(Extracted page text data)

···

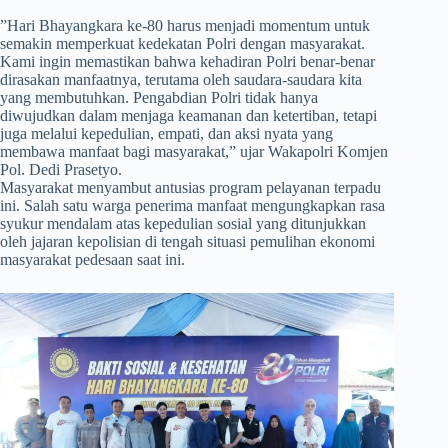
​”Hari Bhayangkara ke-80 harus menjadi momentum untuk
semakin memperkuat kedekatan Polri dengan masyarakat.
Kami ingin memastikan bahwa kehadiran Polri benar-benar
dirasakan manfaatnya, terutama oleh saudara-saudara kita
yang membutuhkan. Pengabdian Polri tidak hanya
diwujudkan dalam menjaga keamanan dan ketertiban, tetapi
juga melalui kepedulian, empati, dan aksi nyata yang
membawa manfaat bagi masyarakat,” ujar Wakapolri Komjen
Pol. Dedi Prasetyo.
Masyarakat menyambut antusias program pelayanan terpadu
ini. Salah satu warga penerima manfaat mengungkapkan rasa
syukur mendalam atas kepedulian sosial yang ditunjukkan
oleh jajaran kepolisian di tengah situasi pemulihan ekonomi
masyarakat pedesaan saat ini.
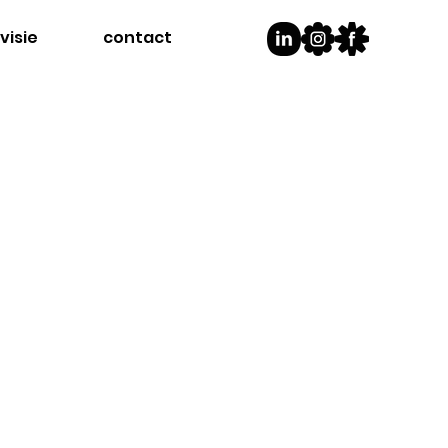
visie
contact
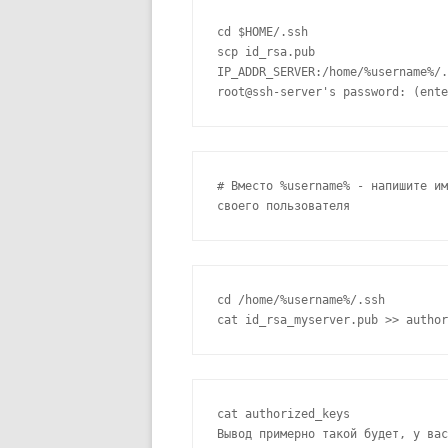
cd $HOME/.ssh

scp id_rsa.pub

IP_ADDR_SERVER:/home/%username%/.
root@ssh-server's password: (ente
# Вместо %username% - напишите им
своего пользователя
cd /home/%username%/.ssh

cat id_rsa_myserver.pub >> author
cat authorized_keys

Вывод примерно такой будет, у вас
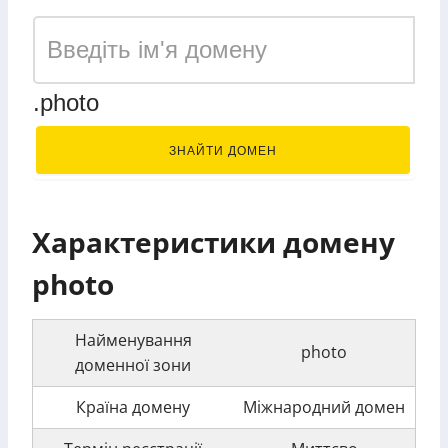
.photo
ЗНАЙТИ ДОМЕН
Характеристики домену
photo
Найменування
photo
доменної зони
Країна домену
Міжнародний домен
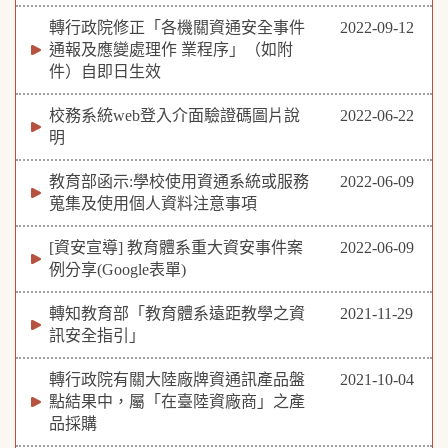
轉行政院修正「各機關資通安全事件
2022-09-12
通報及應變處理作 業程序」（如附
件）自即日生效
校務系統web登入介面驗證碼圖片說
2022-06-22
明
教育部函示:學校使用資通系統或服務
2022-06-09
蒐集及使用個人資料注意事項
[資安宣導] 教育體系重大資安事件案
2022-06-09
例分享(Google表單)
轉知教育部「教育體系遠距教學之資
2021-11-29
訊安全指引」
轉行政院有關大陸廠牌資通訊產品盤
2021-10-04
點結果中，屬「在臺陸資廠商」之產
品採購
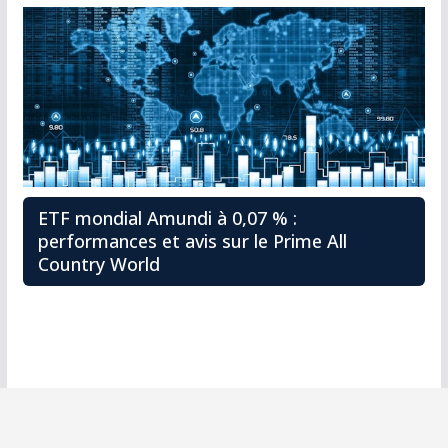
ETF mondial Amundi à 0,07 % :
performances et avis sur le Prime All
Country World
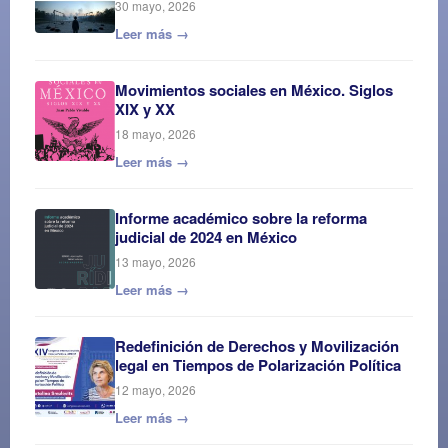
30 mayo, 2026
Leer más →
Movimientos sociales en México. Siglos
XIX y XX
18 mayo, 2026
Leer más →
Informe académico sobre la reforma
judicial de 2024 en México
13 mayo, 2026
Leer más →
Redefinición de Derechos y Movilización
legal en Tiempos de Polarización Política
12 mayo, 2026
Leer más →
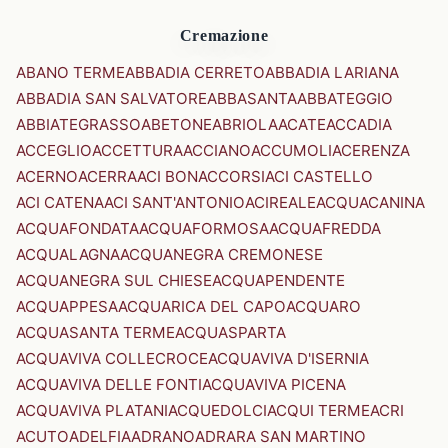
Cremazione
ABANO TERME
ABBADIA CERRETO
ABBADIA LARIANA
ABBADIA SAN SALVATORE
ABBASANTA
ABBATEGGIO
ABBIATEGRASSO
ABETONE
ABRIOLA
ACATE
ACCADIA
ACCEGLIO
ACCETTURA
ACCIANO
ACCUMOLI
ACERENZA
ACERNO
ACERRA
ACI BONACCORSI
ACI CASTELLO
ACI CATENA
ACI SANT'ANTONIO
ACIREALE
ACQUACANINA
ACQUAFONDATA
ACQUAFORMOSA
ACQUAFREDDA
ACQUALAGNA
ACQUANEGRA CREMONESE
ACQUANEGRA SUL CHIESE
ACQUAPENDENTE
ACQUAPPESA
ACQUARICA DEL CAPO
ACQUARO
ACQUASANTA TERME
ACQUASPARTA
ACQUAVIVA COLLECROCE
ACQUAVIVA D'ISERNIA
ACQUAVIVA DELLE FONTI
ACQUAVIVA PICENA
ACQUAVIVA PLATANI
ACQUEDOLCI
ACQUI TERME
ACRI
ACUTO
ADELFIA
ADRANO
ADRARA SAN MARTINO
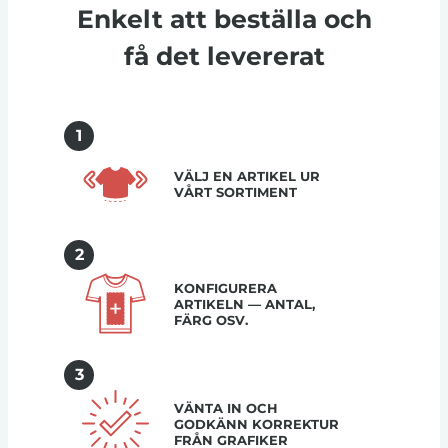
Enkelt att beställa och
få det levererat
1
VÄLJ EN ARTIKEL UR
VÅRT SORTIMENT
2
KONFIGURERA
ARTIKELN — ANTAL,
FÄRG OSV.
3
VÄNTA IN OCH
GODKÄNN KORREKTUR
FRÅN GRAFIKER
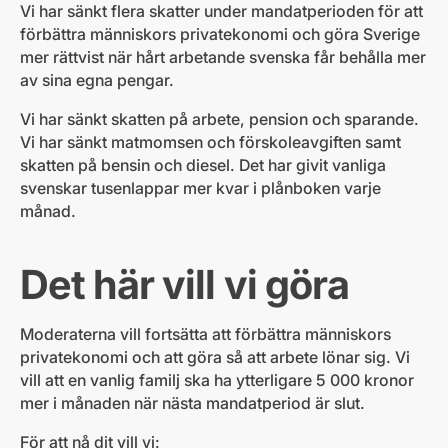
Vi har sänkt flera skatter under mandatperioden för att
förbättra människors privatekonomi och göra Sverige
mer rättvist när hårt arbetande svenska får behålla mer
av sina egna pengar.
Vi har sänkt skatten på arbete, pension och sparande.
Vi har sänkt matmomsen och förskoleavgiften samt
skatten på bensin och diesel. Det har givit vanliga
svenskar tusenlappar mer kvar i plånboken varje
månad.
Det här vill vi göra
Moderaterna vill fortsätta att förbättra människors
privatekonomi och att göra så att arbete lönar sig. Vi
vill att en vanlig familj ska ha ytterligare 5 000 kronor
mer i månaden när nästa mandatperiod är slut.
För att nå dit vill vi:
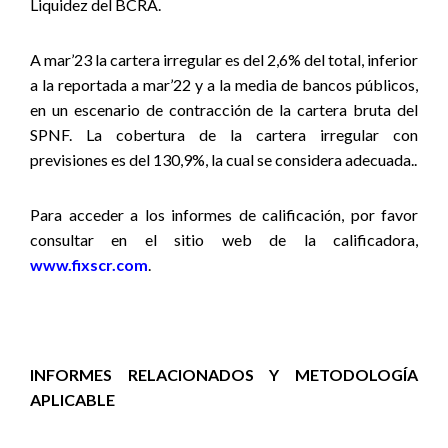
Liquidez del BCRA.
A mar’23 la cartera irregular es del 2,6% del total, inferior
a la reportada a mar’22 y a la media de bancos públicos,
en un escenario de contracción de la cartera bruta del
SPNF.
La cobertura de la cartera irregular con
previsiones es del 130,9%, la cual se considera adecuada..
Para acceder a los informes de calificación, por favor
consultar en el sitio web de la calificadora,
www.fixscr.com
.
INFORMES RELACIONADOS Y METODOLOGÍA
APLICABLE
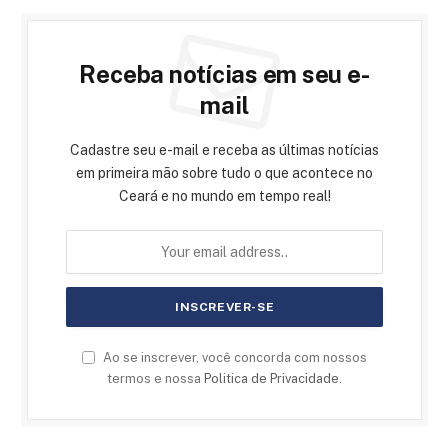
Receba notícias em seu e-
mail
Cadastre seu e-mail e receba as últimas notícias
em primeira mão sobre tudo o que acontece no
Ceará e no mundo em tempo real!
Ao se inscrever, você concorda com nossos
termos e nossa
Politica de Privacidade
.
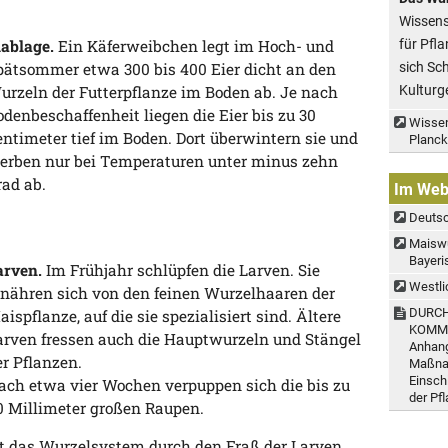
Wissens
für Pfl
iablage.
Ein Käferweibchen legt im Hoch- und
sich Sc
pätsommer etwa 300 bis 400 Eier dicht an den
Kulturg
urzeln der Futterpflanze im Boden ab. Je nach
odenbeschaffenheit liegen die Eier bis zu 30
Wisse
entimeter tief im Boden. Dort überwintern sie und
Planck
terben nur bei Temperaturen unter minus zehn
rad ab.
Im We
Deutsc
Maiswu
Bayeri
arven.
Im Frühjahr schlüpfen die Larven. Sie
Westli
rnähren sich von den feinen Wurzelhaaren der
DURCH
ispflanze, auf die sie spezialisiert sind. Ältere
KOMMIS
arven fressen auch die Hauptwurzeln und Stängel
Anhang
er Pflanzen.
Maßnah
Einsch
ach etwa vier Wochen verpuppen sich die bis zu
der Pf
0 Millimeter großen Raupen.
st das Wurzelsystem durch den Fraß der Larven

···

# Exercise goal
Wherever the word "домену" appears in the data, return the whole line.

# Answer to the exercise
Характеристики домену
Країна домену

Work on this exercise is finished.